== What to produce ==
Among the entries below, tally the lines that include "Back", and give the number alone.

== Document understanding data ==
*** Begin section ***

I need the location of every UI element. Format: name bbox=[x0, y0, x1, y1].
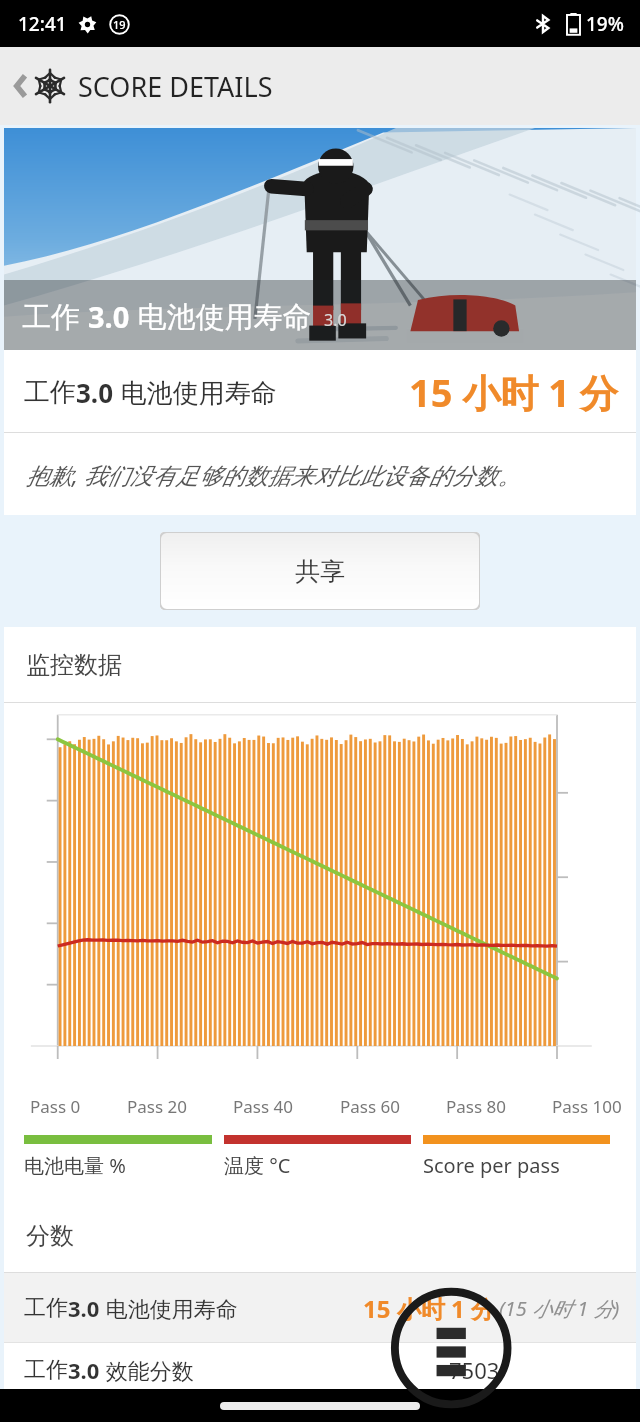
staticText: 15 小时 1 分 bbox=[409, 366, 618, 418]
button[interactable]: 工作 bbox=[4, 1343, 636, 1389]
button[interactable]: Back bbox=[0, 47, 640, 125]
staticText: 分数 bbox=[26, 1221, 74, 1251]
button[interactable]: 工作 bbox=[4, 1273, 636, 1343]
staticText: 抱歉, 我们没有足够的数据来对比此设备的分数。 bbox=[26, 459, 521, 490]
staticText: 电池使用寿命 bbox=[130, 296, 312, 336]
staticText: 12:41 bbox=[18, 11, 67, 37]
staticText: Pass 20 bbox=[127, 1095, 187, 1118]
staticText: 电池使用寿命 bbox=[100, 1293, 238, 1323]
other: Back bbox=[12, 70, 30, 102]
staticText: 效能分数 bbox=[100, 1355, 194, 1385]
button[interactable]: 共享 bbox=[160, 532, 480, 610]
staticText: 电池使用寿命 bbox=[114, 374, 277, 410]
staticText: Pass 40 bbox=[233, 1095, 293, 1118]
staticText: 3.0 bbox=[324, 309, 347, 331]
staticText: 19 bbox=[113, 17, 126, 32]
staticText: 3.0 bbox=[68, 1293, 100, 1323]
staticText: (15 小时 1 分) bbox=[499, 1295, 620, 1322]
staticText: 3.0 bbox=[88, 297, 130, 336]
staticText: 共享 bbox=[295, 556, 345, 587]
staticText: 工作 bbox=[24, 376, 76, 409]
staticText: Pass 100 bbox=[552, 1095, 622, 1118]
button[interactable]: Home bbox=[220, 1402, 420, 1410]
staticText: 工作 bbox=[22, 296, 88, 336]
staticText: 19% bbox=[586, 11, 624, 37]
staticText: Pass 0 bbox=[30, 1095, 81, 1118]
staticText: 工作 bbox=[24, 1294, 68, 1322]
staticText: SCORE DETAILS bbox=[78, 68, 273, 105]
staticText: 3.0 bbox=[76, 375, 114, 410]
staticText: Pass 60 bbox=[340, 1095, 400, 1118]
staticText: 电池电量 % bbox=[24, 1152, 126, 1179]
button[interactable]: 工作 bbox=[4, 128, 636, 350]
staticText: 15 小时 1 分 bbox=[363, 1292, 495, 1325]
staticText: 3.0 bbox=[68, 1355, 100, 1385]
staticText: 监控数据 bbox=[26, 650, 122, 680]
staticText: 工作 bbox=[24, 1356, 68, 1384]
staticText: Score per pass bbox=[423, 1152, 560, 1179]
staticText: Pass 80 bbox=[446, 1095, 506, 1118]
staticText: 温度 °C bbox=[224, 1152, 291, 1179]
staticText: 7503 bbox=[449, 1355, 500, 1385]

*** End section ***

== Written solution ==
2